**WORK TASK:**
Output exactly the lines spanning from the line containing "ездить бесплатно в электричках, вступает в" to the last line of the entries, inclusive.

**DATA EXTRACT:**

_____

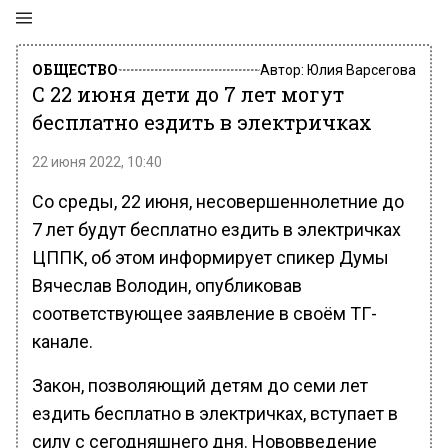
ОБЩЕСТВО
Автор:
Юлия Варсегова
С 22 июня дети до 7 лет могут
бесплатно ездить в электричках
22 июня 2022, 10:40
Со среды, 22 июня, несовершеннолетние до
7 лет будут бесплатно ездить в электричках
ЦППК, об этом информирует спикер Думы
Вячеслав Володин, опубликовав
соответствующее заявление в своём ТГ-
канале.
Закон, позволяющий детям до семи лет
ездить бесплатно в электричках, вступает в
силу с сегодняшнего дня. Нововведение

_____

**ANSWER TO THIS TASK:**
ездить бесплатно в электричках, вступает в
силу с сегодняшнего дня. Нововведение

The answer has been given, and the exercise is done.